WaterAid's sanitation work

A pit latrine in rural Tanzania
A pit latrine in rural Tanzania.
Credit: WaterAid / Alex Macro

WaterAid, through its partners, helps communities plan and construct hygienic latrines.

We use technologies that are low cost and appropriate to local financial and geographical conditions.

These can be a variety of designs, using different materials with different costs. Yet, given a little technical help, all can be built and maintained by communities or families themselves.

In rural areas all of these latrines are pit latrines, usually lined to prevent collapse (unless they are shallow ecological sanitation latrines), covered with a concrete squat slab with a structure made of local materials built around it for privacy.

Outside simple washing facilities are also constructed so that users can wash their hands after using the latrines.

Why are latrines important?

Latrines are vital to provide a barrier to diseases carried in faecal matter. These pathogens can enter people's mouths via a number of routes including water, soil, flies and fingers. This is called the faecal-oral route.

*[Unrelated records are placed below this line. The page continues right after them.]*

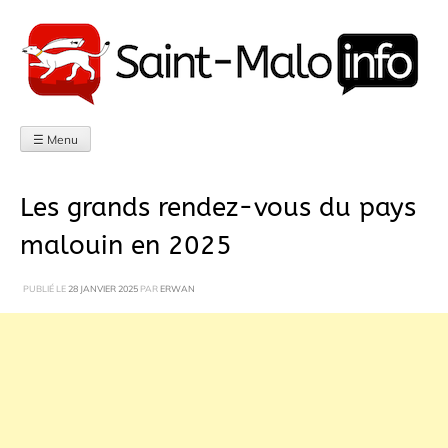
Aller
au
contenu
☰ Menu
Les grands rendez-vous du pays
malouin en 2025
PUBLIÉ LE
28 JANVIER 2025
PAR
ERWAN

When used in conjunction with hygiene education WaterAid technologies block this route and so reduce the likelihood of diseases being transmitted.

Types of latrine

WaterAid and its partners promote the following types of latrine in rural areas:

  • Dry pit latrines
  • Ventilated improved pit (VIP) latrines (that have vent pipes to take smells and disease carrying insects away from the latrines)
  • Pour flush latrines
  • Ecological sanitation (EcoSan) latrines (which safely renew human waste as compost)

Watch a film about EcoSan latrines in Mozambique here. 

Urban sanitation

Pit latrines are not always appropriate for use in urban areas.
Pit latrines are not always appropriate for use in urban areas.
Credit: WaterAid / Caroline Irby

In urban areas different solutions are often needed. Pit latrines can be inappropriate as they fill too quickly and the large numbers needed can eventually pollute underground water supplies.

In some cases septic tanks are used but where possible, we help community groups build sewerage systems that can be linked to the city's systems and treatment works.

We also help these groups to build and manage communal toilets and washing facilities.

However in all cases it is vitally important that latrines are used hygienically so that the maximum health benefits are maintained. A new latrine will only significantly reduce incidences of diarrhoea if:

  • Everyone uses the latrines so that no human waste is left in the open which can pollute the environment and water sources
  • Children's waste is disposed of safely
  • Latrines are properly maintained or cleaned
  • Hands are washed by everyone at all critical times including before eating, after going to the toilet and before preparing food
  • Food is thoroughly cleaned, properly stored and heated through to prevent the spread of germs

Because integrating water, sanitation and hygiene education is so essential we carry out all three of these elements in our projects.

Investments in water quality and quantity can reduce diarrhoeal diseases by 15%, whereas sanitation can reduce them by 36% and hygiene by 35%.

The wider view

On a personal scale, improved hygiene behaviour and sanitation services lead to better health. This in turn gives the poor more time to work to earn more money to support their families.

On a larger scale, improved water supply and sanitation infrastructure and services attract industries and investments into a community.

There is increasing recognition of the links between poverty and poor sanitation. At the World Summit on Sustainable Development in 2002, all UN Governments agreed to a target to halve the proportion of people without sanitation by 2015.

This is now one of the Millennium Development Goals set in an aim to halve world poverty by 2015.

The other targets on achieving universal primary education, reducing mortality rates for infants and children and reducing maternal mortality are unlikely to be met if the global sanitation problem is not addressed.